[Activity] Restate every line below word for word, but drop each picture.

--

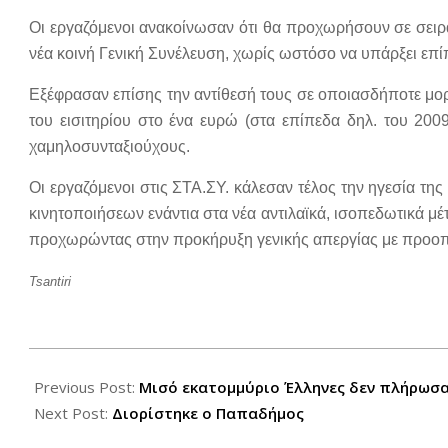
Οι εργαζόμενοι ανακοίνωσαν ότι θα προχωρήσουν σε σειρ
νέα κοινή Γενική Συνέλευση, χωρίς ωστόσο να υπάρξει επ
Εξέφρασαν επίσης την αντίθεσή τους σε οποιασδήποτε μορ
του εισιτηρίου στο ένα ευρώ (στα επίπεδα δηλ. του 2009
χαμηλοσυνταξιούχους.
Οι εργαζόμενοι στις ΣΤΑ.ΣΥ. κάλεσαν τέλος την ηγεσία τ
κινητοποιήσεων ενάντια στα νέα αντιλαϊκά, ισοπεδωτικά 
προχωρώντας στην προκήρυξη γενικής απεργίας με προοπ
Tsantiri
2012-
09-
Previous Post:
Μισό εκατομμύριο Έλληνες δεν πλήρωσα
11
Next Post:
Διορίστηκε ο Παπαδήμος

--

[Result for this task]
Οι εργαζόμενοι ανακοίνωσαν ότι θα προχωρήσουν σε σειρ
νέα κοινή Γενική Συνέλευση, χωρίς ωστόσο να υπάρξει επ
Εξέφρασαν επίσης την αντίθεσή τους σε οποιασδήποτε μορ
του εισιτηρίου στο ένα ευρώ (στα επίπεδα δηλ. του 2009
χαμηλοσυνταξιούχους.
Οι εργαζόμενοι στις ΣΤΑ.ΣΥ. κάλεσαν τέλος την ηγεσία τ
κινητοποιήσεων ενάντια στα νέα αντιλαϊκά, ισοπεδωτικά 
προχωρώντας στην προκήρυξη γενικής απεργίας με προοπ
Tsantiri
2012-
09-
Previous Post:
Μισό εκατομμύριο Έλληνες δεν πλήρωσα
11
Next Post:
Διορίστηκε ο Παπαδήμος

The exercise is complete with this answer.